About this exercise: Copying exactly, give the lines in the material below from the one with "You are a GUI" to the one with "[button] (421, 107)", ends included, and nothing besides.

Data provided:
+--

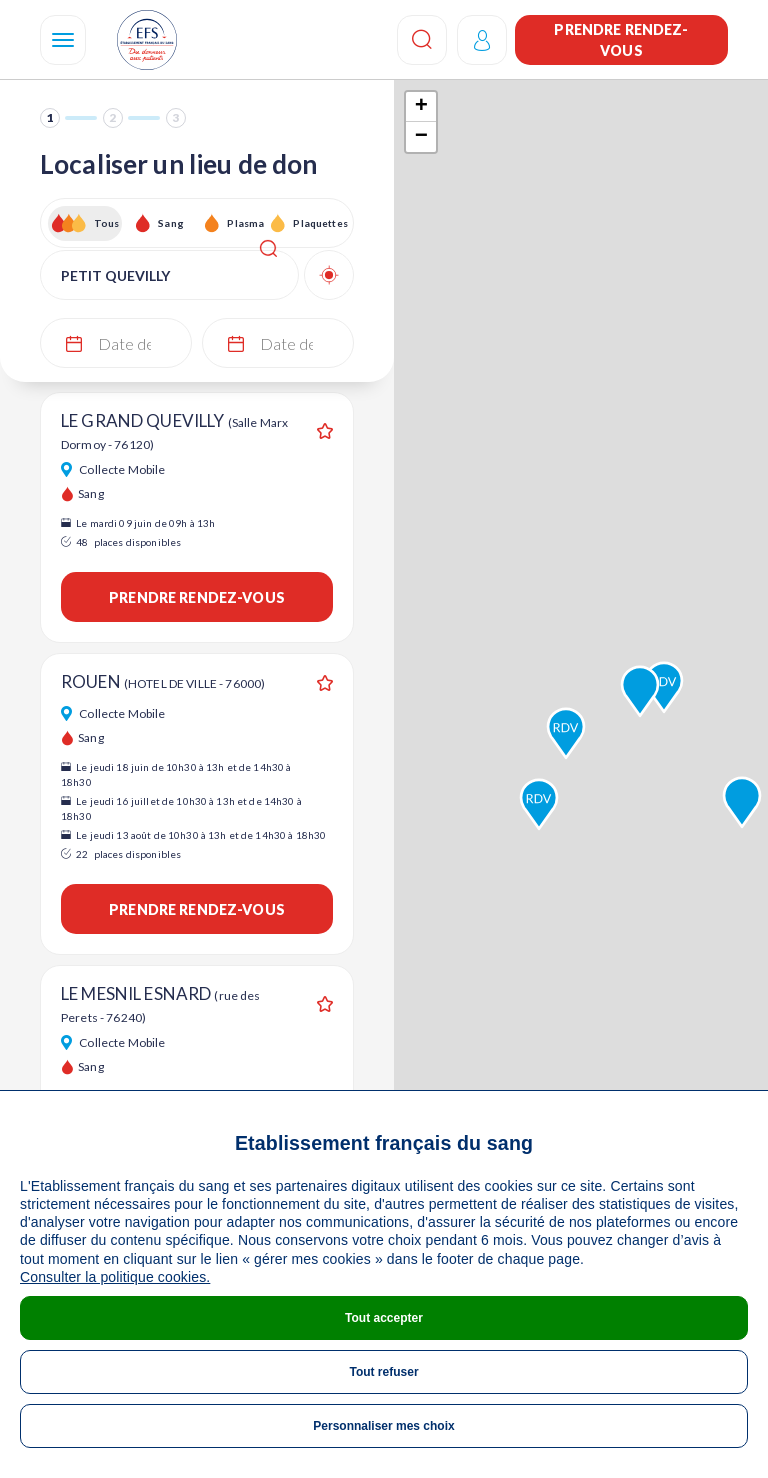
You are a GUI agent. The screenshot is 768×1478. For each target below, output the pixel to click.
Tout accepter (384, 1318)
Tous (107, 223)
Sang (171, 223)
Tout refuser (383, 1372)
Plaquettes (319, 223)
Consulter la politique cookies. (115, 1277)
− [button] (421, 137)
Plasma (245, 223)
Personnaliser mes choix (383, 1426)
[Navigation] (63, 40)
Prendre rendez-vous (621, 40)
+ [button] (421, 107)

+--

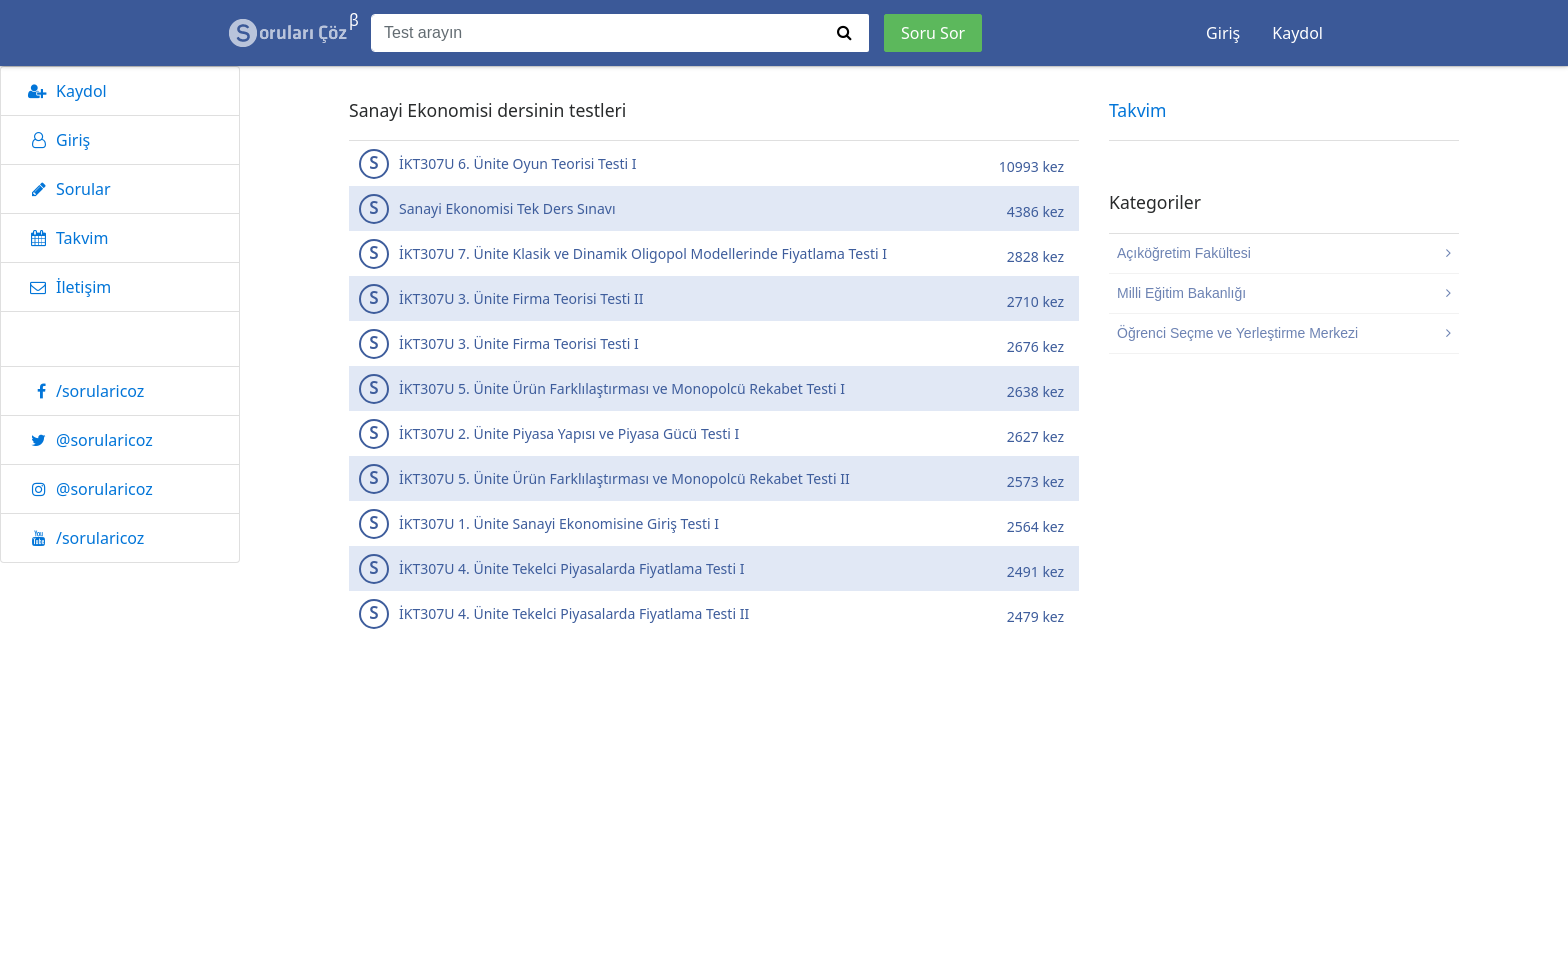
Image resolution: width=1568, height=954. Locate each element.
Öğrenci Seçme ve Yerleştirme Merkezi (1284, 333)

+--

The completed task:
You are a GUI agent. The screenshot is 768×1478. For each target below, output the pixel to click.
Tout accepter (384, 1318)
Tous (107, 223)
Sang (171, 223)
Tout refuser (383, 1372)
Plaquettes (319, 223)
Consulter la politique cookies. (115, 1277)
− [button] (421, 137)
Plasma (245, 223)
Personnaliser mes choix (383, 1426)
[Navigation] (63, 40)
Prendre rendez-vous (621, 40)
+ [button] (421, 107)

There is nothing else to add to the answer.